Madhubani Art or Mithila
Art originated in the Madhubani district of Mithila region which includes part
of the state of Bihar in India and parts of Nepal. The art is believed to have originated during
the times of the Ramayana
when Lord Rama and Princess Sita, the daughter of King Janaka from the Mithila kingdom were married. As a
part of the wedding preparations king Janak ordered the local artists in his
kingdom to decorate the palace and thus, Madhubani paintings were born. The
general themes of the Madhubani paintings involve depicting the Hindu deities and stories related to them.
The paintings use many natural
themes such as the Sun, the Moon and other religious symbols.
Artist: Anagha Paul
by: Juhi Dubey
artists use natural vegetable dyes and
pigments for the paintings. However, with time these have now been replaced
by synthetic colors.

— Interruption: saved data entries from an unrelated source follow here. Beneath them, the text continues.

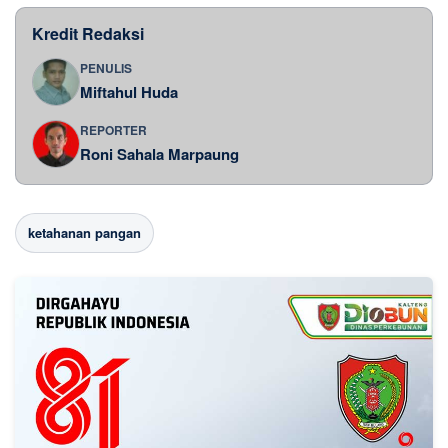
Kredit Redaksi
PENULIS
Miftahul Huda
REPORTER
Roni Sahala Marpaung
ketahanan pangan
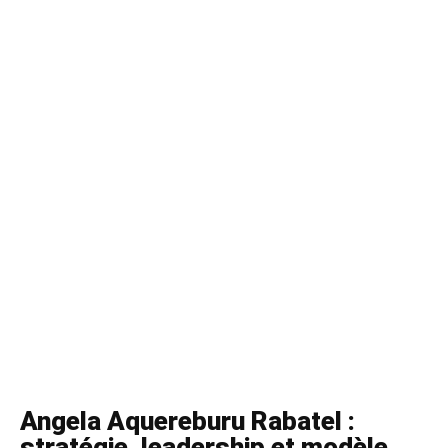
Angela Aquereburu Rabatel :
stratégie, leadership et modèle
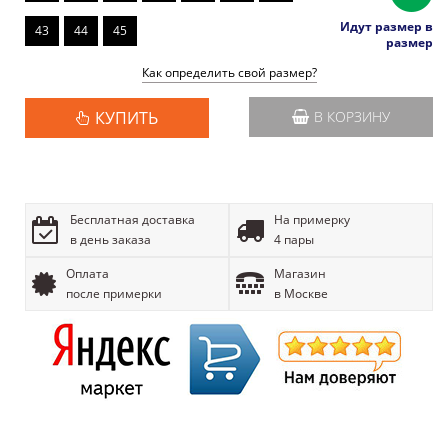
Идут размер в
43
44
45
размер
Как определить свой размер?
КУПИТЬ
В КОРЗИНУ
Бесплатная доставка
На примерку
в день заказа
4 пары
Оплата
Магазин
после примерки
в Москве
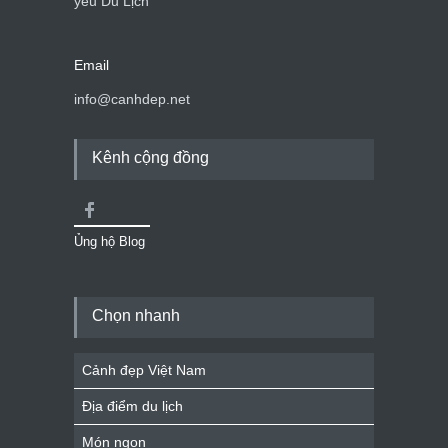
yêu Du Lịch
Email
info@canhdep.net
Kênh cộng đồng
Ủng hộ Blog
Chọn nhanh
Cảnh đẹp Việt Nam
Địa điểm du lịch
Món ngon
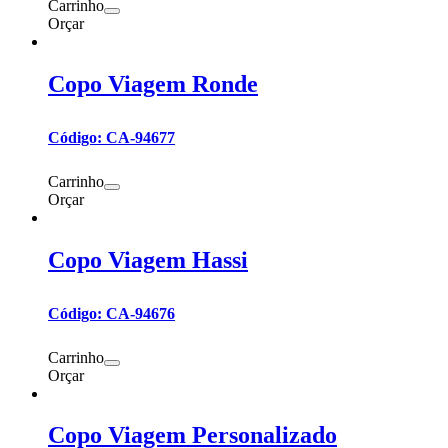
Carrinho
Orçar
Copo Viagem Ronde
Código: CA-94677
Carrinho
Orçar
Copo Viagem Hassi
Código: CA-94676
Carrinho
Orçar
Copo Viagem Personalizado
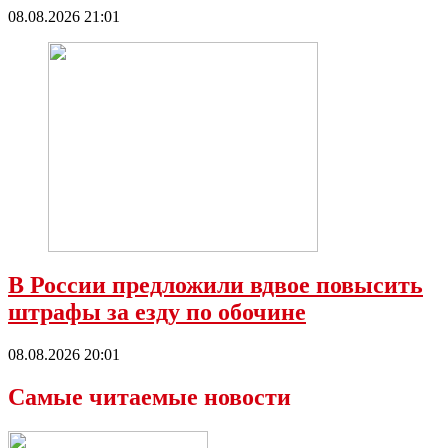
08.08.2026 21:01
В России предложили вдвое повысить
штрафы за езду по обочине
08.08.2026 20:01
Самые читаемые новости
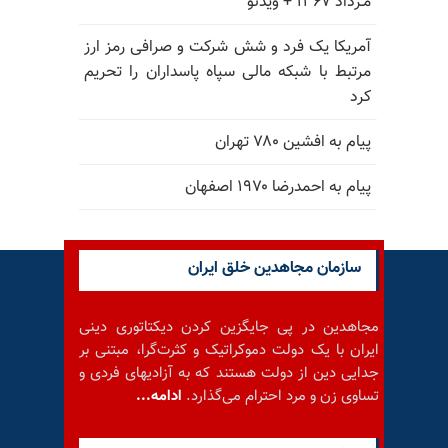
مـرداد ۱۳۶۷ + ویدئو
آمریکا یک فرد و شش شرکت و صرافی رمز ارز
مرتبط با شبکه مالی سپاه پاسداران را تحریم
کرد
پیام به افشین ۷۸۰ تهران
پیام به احمدرضا ۱۹۷۰ اصفهان
سازمان مجاهدین خلق ایران
مجاهدین در پی جایگزین کردن دیکتاتوری دینی
ایران با یک دولت دموکراتیک و کثرت‌گرا، مبتنی بر
جدایی دین از دولت هستند که به آزادیهای فردی و
تساوی زن و مرد احترام می‌گذارد.
ادامه...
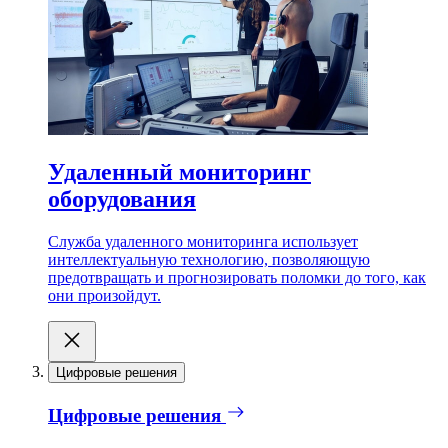
Удаленный мониторинг
оборудования
Служба удаленного мониторинга использует
интеллектуальную технологию, позволяющую
предотвращать и прогнозировать поломки до того, как
они произойдут.
Цифровые решения
Цифровые решения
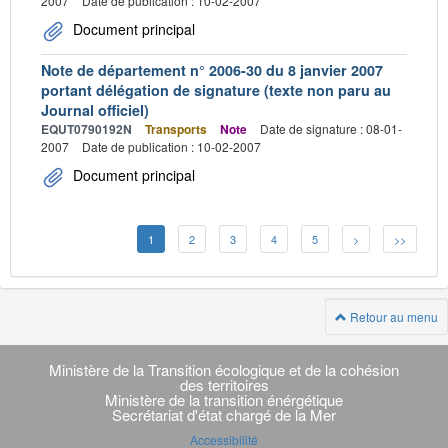
2007
Date de publication : 10-02-2007
Document principal
Note de département n° 2006-30 du 8 janvier 2007
portant délégation de signature (texte non paru au
Journal officiel)
EQUT0790192N
Transports
Note
Date de signature : 08-01-
2007
Date de publication : 10-02-2007
Document principal
1
2
3
4
5
>
>>
Retour au menu
Navigation
transverse
Ministère de la Transition écologique et de la cohésion
des territoires
Ministère de la transition énérgétique
Secrétariat d'état chargé de la Mer
Accessibilité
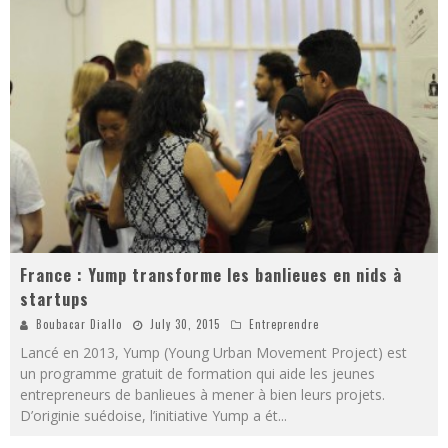
France : Yump transforme les banlieues en nids à
startups
Boubacar Diallo
July 30, 2015
Entreprendre
Lancé en 2013, Yump (Young Urban Movement Project) est
un programme gratuit de formation qui aide les jeunes
entrepreneurs de banlieues à mener à bien leurs projets.
D’originie suédoise, l’initiative Yump a ét
...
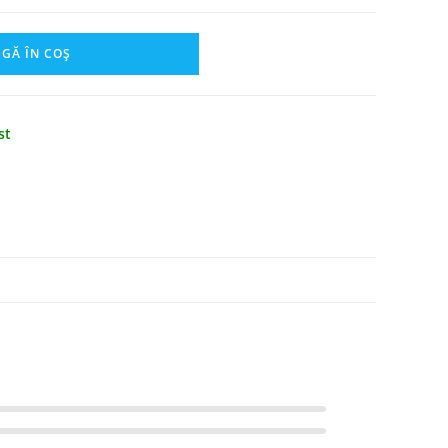
GĂ ÎN COȘ
st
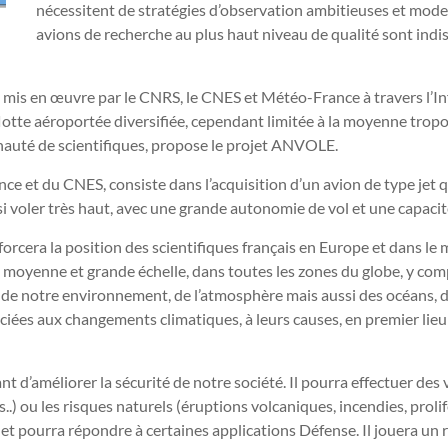
nécessitent de stratégies d’observation ambitieuses et mode
avions de recherche au plus haut niveau de qualité sont ind
t mis en œuvre par le CNRS, le CNES et Météo-France à travers l’
 flotte aéroportée diversifiée, cependant limitée à la moyenne trop
nauté de scientifiques, propose le projet ANVOLE.
t du CNES, consiste dans l’acquisition d’un avion de type jet qu
nsi voler très haut, avec une grande autonomie de vol et une capa
rcera la position des scientifiques français en Europe et dans le
te, moyenne et grande échelle, dans toutes les zones du globe, y co
de notre environnement, de l’atmosphère mais aussi des océans, des
 aux changements climatiques, à leurs causes, en premier lieu la po
ant d’améliorer la sécurité de notre société. Il pourra effectuer de
..) ou les risques naturels (éruptions volcaniques, incendies, prol
 et pourra répondre à certaines applications Défense. Il jouera un r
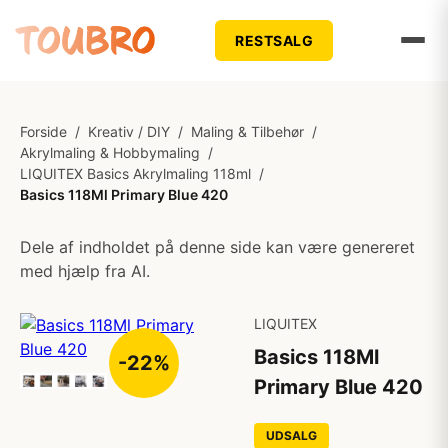
RESTSALG
Forside
/
Kreativ / DIY
/
Maling & Tilbehør
/
Akrylmaling & Hobbymaling
/
LIQUITEX Basics Akrylmaling 118ml
/
Basics 118Ml Primary Blue 420
Dele af indholdet på denne side kan være genereret
med hjælp fra AI.
LIQUITEX
Basics 118Ml
-22%
Primary Blue 420
UDSALG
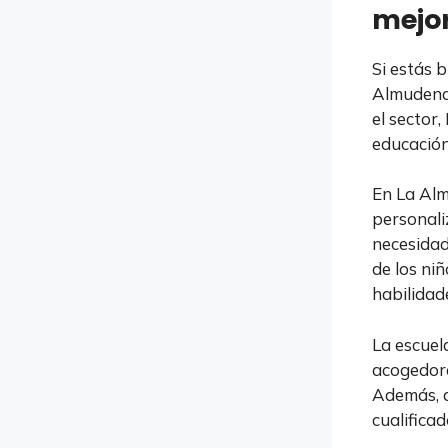
mejor
Si estás b
Almudena 
el sector
educación
En La Alm
personali
necesidad
de los ni
habilidade
La escuel
acogedora
Además, d
cualifica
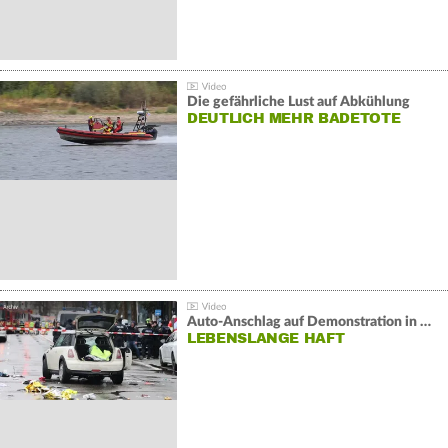
Die gefährliche Lust auf Abkühlung
DEUTLICH MEHR BADETOTE
Auto-Anschlag auf Demonstration in München:
LEBENSLANGE HAFT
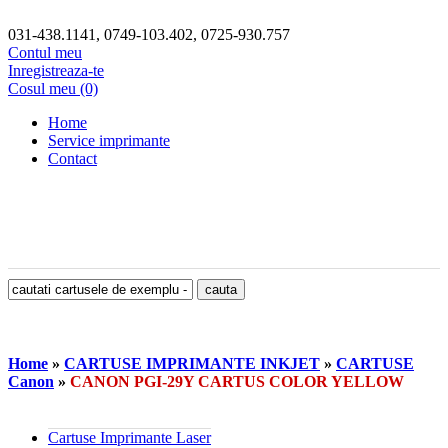
031-438.1141, 0749-103.402, 0725-930.757
Contul meu
Inregistreaza-te
Cosul meu (0)
Home
Service imprimante
Contact
Home
»
CARTUSE IMPRIMANTE INKJET
»
CARTUSE
Canon
»
CANON PGI-29Y CARTUS COLOR YELLOW
Cartuse Imprimante Laser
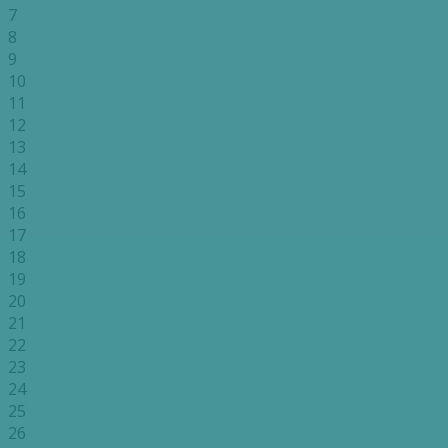
7
8
9
10
11
12
13
14
15
16
17
18
19
20
21
22
23
24
25
26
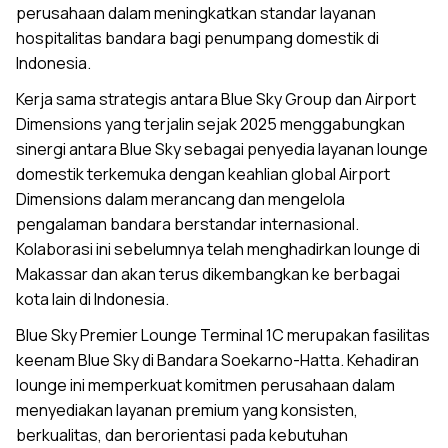
perusahaan dalam meningkatkan standar layanan
hospitalitas bandara bagi penumpang domestik di
Indonesia.
Kerja sama strategis antara Blue Sky Group dan Airport
Dimensions yang terjalin sejak 2025 menggabungkan
sinergi antara Blue Sky sebagai penyedia layanan lounge
domestik terkemuka dengan keahlian global Airport
Dimensions dalam merancang dan mengelola
pengalaman bandara berstandar internasional.
Kolaborasi ini sebelumnya telah menghadirkan lounge di
Makassar dan akan terus dikembangkan ke berbagai
kota lain di Indonesia.
Blue Sky Premier Lounge Terminal 1C merupakan fasilitas
keenam Blue Sky di Bandara Soekarno-Hatta. Kehadiran
lounge ini memperkuat komitmen perusahaan dalam
menyediakan layanan premium yang konsisten,
berkualitas, dan berorientasi pada kebutuhan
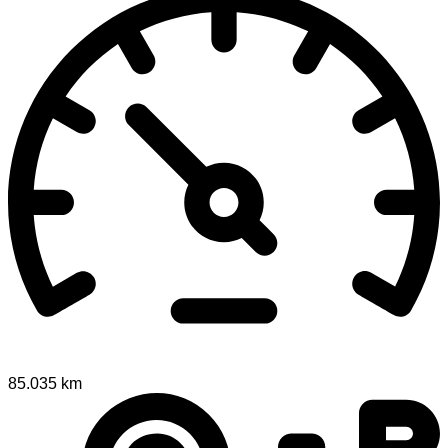
85.035 km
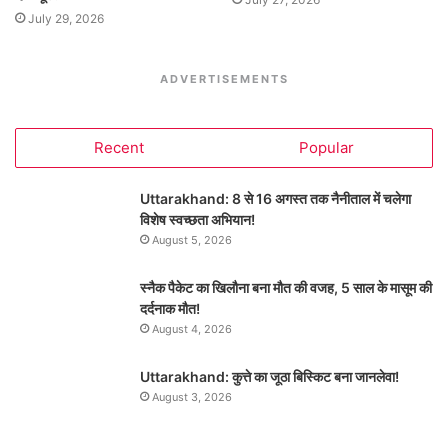
July 29, 2026
ADVERTISEMENTS
Recent
Popular
Uttarakhand: 8 से 16 अगस्त तक नैनीताल में चलेगा
विशेष स्वच्छता अभियान!
August 5, 2026
स्नैक पैकेट का खिलौना बना मौत की वजह, 5 साल के मासूम की
दर्दनाक मौत!
August 4, 2026
Uttarakhand: कुत्ते का जूठा बिस्किट बना जानलेवा!
August 3, 2026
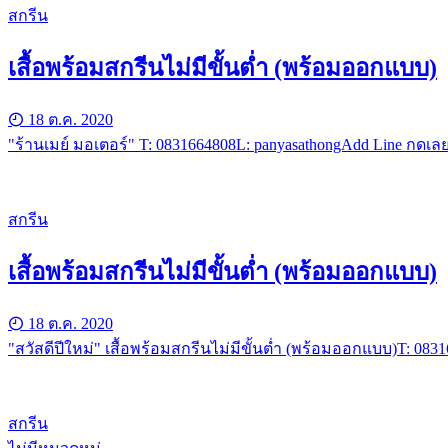
สกรีน
เสื้อพร้อมสกรีนไม่มีขั้นต่ำ (พร้อมออกแบบ)
18 ต.ค. 2020
"ร้านเมย์ มอเตอร์" T: 0831664808L: panyasathongAdd Line กดเลย
สกรีน
เสื้อพร้อมสกรีนไม่มีขั้นต่ำ (พร้อมออกแบบ)
18 ต.ค. 2020
"สวัสดีปีใหม่" เสื้อพร้อมสกรีนไม่มีขั้นต่ำ (พร้อมออกแบบ)T: 08
สกรีน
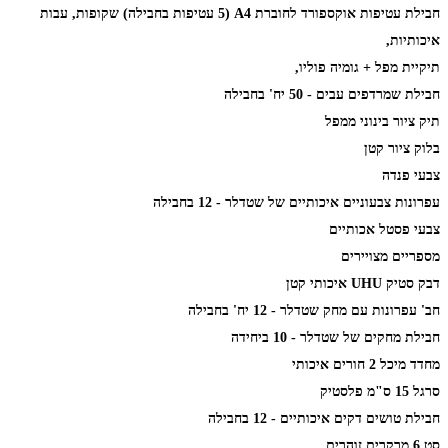
חבילת עטיפות אוקספורד לחוברת A4 (5 עטיפות בחבילה) שקופות, עבות
איכותיות,
תיקיית מפל + גומיה פוליו,
חבילת שמרדפים עבים - 50 יח' בחבילה
תיק ציור בינוני ממפל
בלוק ציור קטן
צבעי פנדה
עפרונות צבעוניים איכותיים של שטדלר - 12 בחבילה
צבעי פסטל אכותיים
מספריים מצויירים
דבק סטיק UHU איכותי קטן
חב' עפרונות עם מחק שטדלר - 12 יח' בחבילה
חבילת מחקים של שטדלר - 10 ביחידה
מחדד מיכל 2 חורים איכותי
סרגל 15 ס"מ פלסטיק
חבילת טושים דקים איכותיים - 12 בחבילה
סט 6 מרקרים זוהרים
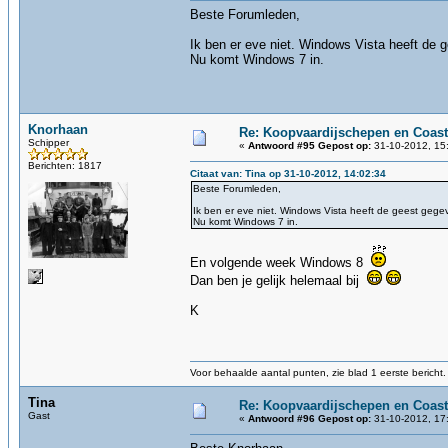
Beste Forumleden,
Ik ben er eve niet. Windows Vista heeft de 
Nu komt Windows 7 in.
Knorhaan
Re: Koopvaardijschepen en Coast
Schipper
«
Antwoord #95 Gepost op:
31-10-2012, 15
Berichten: 1817
Citaat van: Tina op 31-10-2012, 14:02:34
Beste Forumleden,
Ik ben er eve niet. Windows Vista heeft de geest gege
Nu komt Windows 7 in.
En volgende week Windows 8
Dan ben je gelijk helemaal bij
K
Voor behaalde aantal punten, zie blad 1 eerste bericht.
Tina
Re: Koopvaardijschepen en Coast
Gast
«
Antwoord #96 Gepost op:
31-10-2012, 17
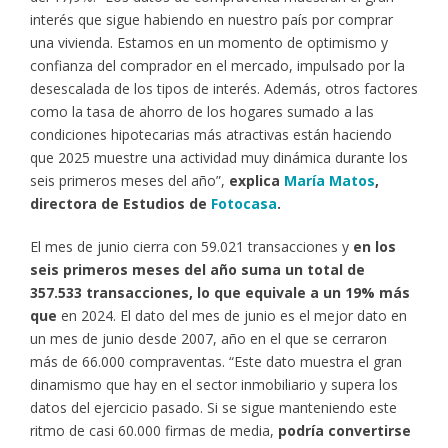
interés que sigue habiendo en nuestro país por comprar
una vivienda. Estamos en un momento de optimismo y
confianza del comprador en el mercado, impulsado por la
desescalada de los tipos de interés. Además, otros factores
como la tasa de ahorro de los hogares sumado a las
condiciones hipotecarias más atractivas están haciendo
que 2025 muestre una actividad muy dinámica durante los
seis primeros meses del año”,
explica
María Matos
,
directora de Estudios de
Fotocasa
.
El mes de junio cierra con 59.021 transacciones y
en los
seis primeros meses del año suma un total de
357.533 transacciones, lo que equivale a un 19% más
que
en 2024. El dato del mes de junio es el mejor dato en
un mes de junio desde 2007, año en el que se cerraron
más de 66.000 compraventas. “Este dato muestra el gran
dinamismo que hay en el sector inmobiliario y supera los
datos del ejercicio pasado. Si se sigue manteniendo este
ritmo de casi 60.000 firmas de media,
podría convertirse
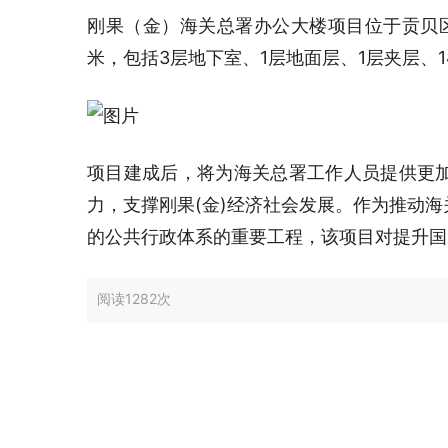
刚果（金）海关总署办公大楼项目位于贡贝区6·
米，包括3层地下室、1层地面层、1层夹层、
项目建成后，将为海关总署工作人员提供更
力，支撑刚果(金)经济社会发展。作为推动
的公共行政体系的重要工程，该项目对提升国
阅读
1282次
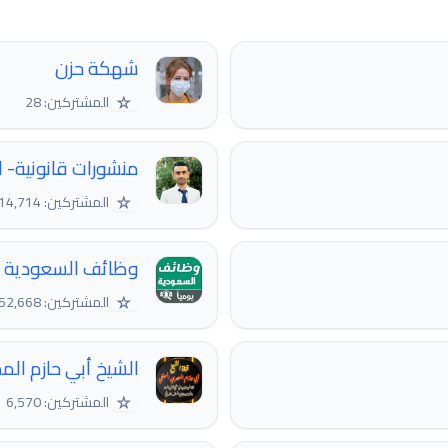
شهكة حزن
☆
المشتركين: 28
منشورات قانونية- ا
☆
المشتركين: 14,714
وظائف السعودية 🇸🇦 براتب 5000 فما فوق
☆
المشتركين: 152,668
الشيخ أبي حازم ال
☆
المشتركين: 6,570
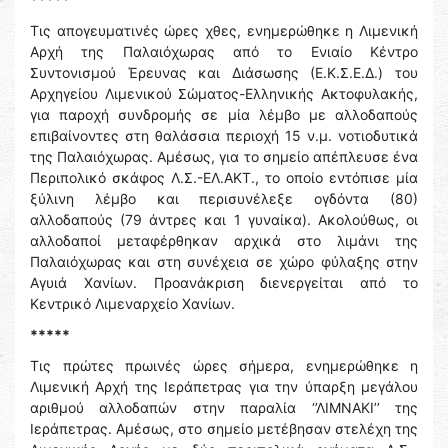
Τις απογευματινές ώρες χθες, ενημερώθηκε η Λιμενική
Αρχή της Παλαιόχωρας από το Ενιαίο Κέντρο
Συντονισμού Έρευνας και Διάσωσης (Ε.Κ.Σ.Ε.Δ.) του
Αρχηγείου Λιμενικού Σώματος-Ελληνικής Ακτοφυλακής,
για παροχή συνδρομής σε μία λέμβο με αλλοδαπούς
επιβαίνοντες στη θαλάσσια περιοχή 15 ν.μ. νοτιοδυτικά
της Παλαιόχωρας. Αμέσως, για το σημείο απέπλευσε ένα
Περιπολικό σκάφος Λ.Σ.-ΕΛ.ΑΚΤ., το οποίο εντόπισε μία
ξύλινη λέμβο και περισυνέλεξε ογδόντα (80)
αλλοδαπούς (79 άντρες και 1 γυναίκα). Ακολούθως, οι
αλλοδαποί μεταφέρθηκαν αρχικά στο λιμάνι της
Παλαιόχωρας και στη συνέχεια σε χώρο φύλαξης στην
Αγυιά Χανίων. Προανάκριση διενεργείται από το
Κεντρικό Λιμεναρχείο Χανίων.
*****
Τις πρώτες πρωινές ώρες σήμερα, ενημερώθηκε η
Λιμενική Αρχή της Ιεράπετρας για την ύπαρξη μεγάλου
αριθμού αλλοδαπών στην παραλία ‘’ΛΙΜΝΑΚΙ’’ της
Ιεράπετρας. Αμέσως, στο σημείο μετέβησαν στελέχη της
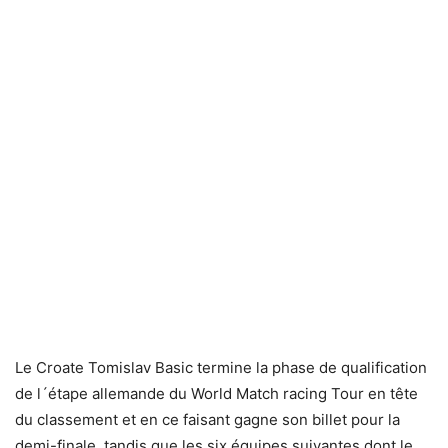
Le Croate Tomislav Basic termine la phase de qualification
de l´étape allemande du World Match racing Tour en tête
du classement et en ce faisant gagne son billet pour la
demi-finale, tandis que les six équipes suivantes dont le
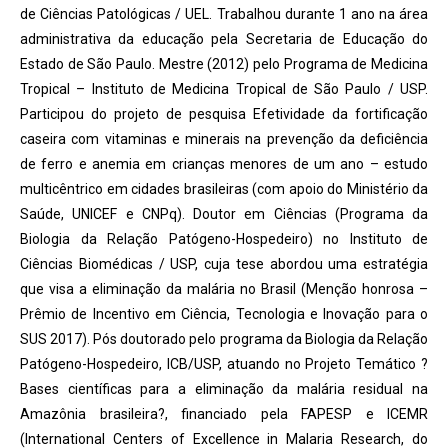
de Ciências Patológicas / UEL. Trabalhou durante 1 ano na área
administrativa da educação pela Secretaria de Educação do
Estado de São Paulo. Mestre (2012) pelo Programa de Medicina
Tropical – Instituto de Medicina Tropical de São Paulo / USP.
Participou do projeto de pesquisa Efetividade da fortificação
caseira com vitaminas e minerais na prevenção da deficiência
de ferro e anemia em crianças menores de um ano – estudo
multicêntrico em cidades brasileiras (com apoio do Ministério da
Saúde, UNICEF e CNPq). Doutor em Ciências (Programa da
Biologia da Relação Patógeno-Hospedeiro) no Instituto de
Ciências Biomédicas / USP, cuja tese abordou uma estratégia
que visa a eliminação da malária no Brasil (Menção honrosa –
Prêmio de Incentivo em Ciência, Tecnologia e Inovação para o
SUS 2017). Pós doutorado pelo programa da Biologia da Relação
Patógeno-Hospedeiro, ICB/USP, atuando no Projeto Temático ?
Bases científicas para a eliminação da malária residual na
Amazônia brasileira?, financiado pela FAPESP e ICEMR
(International Centers of Excellence in Malaria Research, do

The paintings are especially marked by use of extremely
bright color scheme and eye-catching geometrical patterns. The artists make use
of every bit of the empty space available in the painting by filling them up
with natural figures or geometric designs. The paintings
were traditionally done with fingers or other natural objects like twigs, brushes
or even matchsticks. They are based on various religious rituals and festive
occasions such as birth or marriage and other local festivals. Traditionally,
the Madhubani art form was limited to a community art and was transferred
from mother to daughter. It
was practiced as a part of religious,
customary or ceremonial decorations on the walls of the individual households.
The Mithila painting earlier were part of domestic rituals and were unknown to
the outside world.
Madhubani art received
international and national attention only after its discovery during the severe
earthquake of 1934 in Bihar and Nepal when
the decorations of the collapsed houses were exposed. Nowadays the paintings
are made on cloth, handmade paper and canvas sheets. The Madhubani art is characterized
by several styles which are named after the caste groups that largely practice
them. These include the Bharni style which were traditionally done by the
Brahmins, the Kachni style which was practiced by the Kayastha community, the Godhana or the Tattoo style of paintings
practiced by the Dusadhs and finally the Geru or Gobar paintings done by the Harijans. Commercialization and
globalization of the Madhubani art has removed the differences in the work of
artists of the region on the basis of caste system. The artists involved in the
Madhubani art are now working in all the styles.